Erman tidak mau berleha-leha meski anaknya sudah berkecukupan.
Oleh: Galuh Ayu P.
ERMAN memakai kemeja putih rapi, celana kain berwarna biru, dan sandal bermerk “Swallow”. Bapak yang sudah beruban dan berumur 55 tahun ini, dengan ramah menawarkan barang dagangannya kepada orang-orang yang berhenti di depan lapaknya. Erman berharap ada orang yang berkenan membeli. Di lapaknya, Erman menjual poci, alat yang biasanya digunakan untuk menyeduh teh.
Poci-poci itu bukan Erman sendiri yang membuat. Ia membeli dari saudaranya, kemudian ia jualnya kembali. Erman membeli poci dari saudaranya dengan harga lima ribu rupiah per buahnya. Poci yang ia jual terbuat dari tanah liat pilihan.
Untuk membuat sebuah poci, tanah liat tersebut harus direndam dahulu. Sesudahnya disaring, baru diangkat dan kemudian dijemur hingga tanahnya menjadi agak kering. Jika hari sedang cerah, cukup diperlukan waktu selama dua hari untuk menjemurnya. Namun bila musim penghujan datang, waktu yang dibutuhkan bisa sampai satu minggu.

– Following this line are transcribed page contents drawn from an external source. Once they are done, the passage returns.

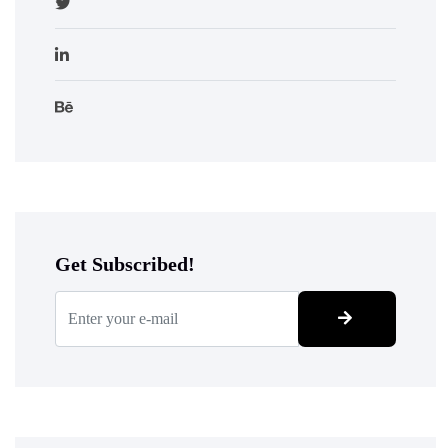
Get Subscribed!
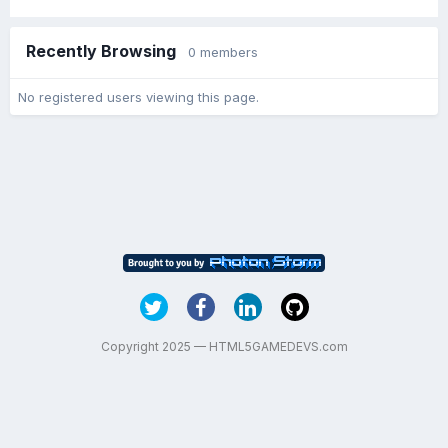
Recently Browsing
0 members
No registered users viewing this page.
Copyright 2025 — HTML5GAMEDEVS.com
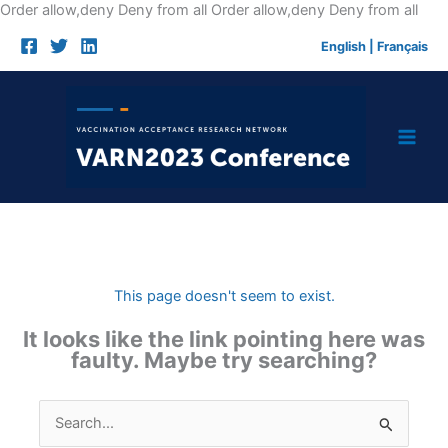
Skip
Order allow,deny Deny from all
Order allow,deny Deny from all
to
English
|
Français
cont
This page doesn't seem to exist.
It looks like the link pointing here was
faulty. Maybe try searching?
Search
for:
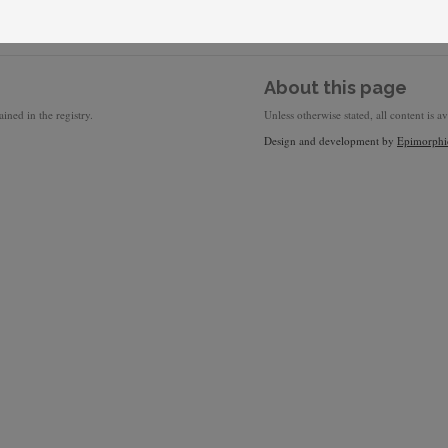
About this page
ined in the registry.
Unless otherwise stated, all content is a
Design and development by
Epimorphi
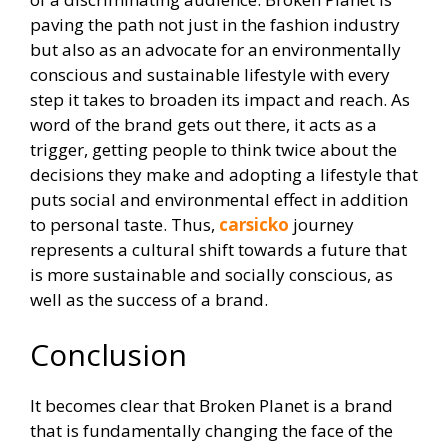
paving the path not just in the fashion industry
but also as an advocate for an environmentally
conscious and sustainable lifestyle with every
step it takes to broaden its impact and reach. As
word of the brand gets out there, it acts as a
trigger, getting people to think twice about the
decisions they make and adopting a lifestyle that
puts social and environmental effect in addition
to personal taste. Thus,
carsicko
journey
represents a cultural shift towards a future that
is more sustainable and socially conscious, as
well as the success of a brand.
Conclusion
It becomes clear that Broken Planet is a brand
that is fundamentally changing the face of the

Setelah agak kering, barulah tanah tersebut dibentuk menjadi sebuah poci menggunakan mesin putar. Diperlukan keterampilan dan keluwesan tangan untuk membentuk tanah liat sampai menjadi sebuah poci. Kemudian jika sudah jadi, poci dipanggang menggunakan LPG agar mengeras dan siap dipasarkan.
Kekhasan poci yang dijual oleh Erman terletak pada tanah liat yang dipakai untuk membuat pocinya. Tanah liat yang digunakan benar-benar masih alami karena tidak dicampuri dengan bahan penguat ataupun pewarna. “Menggunakan bahan-bahan tersebut dapat mempengaruhi aroma dan cita rasa teh yang nantinya diseduh di dalam poci,” jelas Erman.
Rumah Erman bertempat di Kec. Klampok, Kab. Banjarnegara. Lelaki asli Tasikmalaya ini tinggal bersama istri dan satu cucu perempuannya yang sedang duduk di sekolah dasar. Istrinya mempunyai sebuah usaha catering. Dua orang anak perempuan dan satu anak laki-lakinya merantau ke Jakarta dan sudah bekerja di sana.
***.
MALAM itu alun-alun Wates, Kulonporgo sedang ada pasar malam. Alun-alun ini berada tepat di sebelah utara Stasiun Wates- dua puluh lima kilometer dari kota Jogja. Sudah satu minggu pasar malam terselenggara di sana. Ramai suara mesin-mesin permainan terdengar. Ada perahu kora-kora, kincir angin, odong-odong, dan beberapa permainan lainnya. Selain itu banyak penjual yang membuka lapak, mereka berlomba-lomba menawarkan barang dagangannya. Salah satunya lapak milik Erman, ia meletakkan poci-pocinya di atas sebuah meja kecil. Erman mulai membuka lapaknya dari jam lima sore sampai jam sembilan atau jam sepuluh malam.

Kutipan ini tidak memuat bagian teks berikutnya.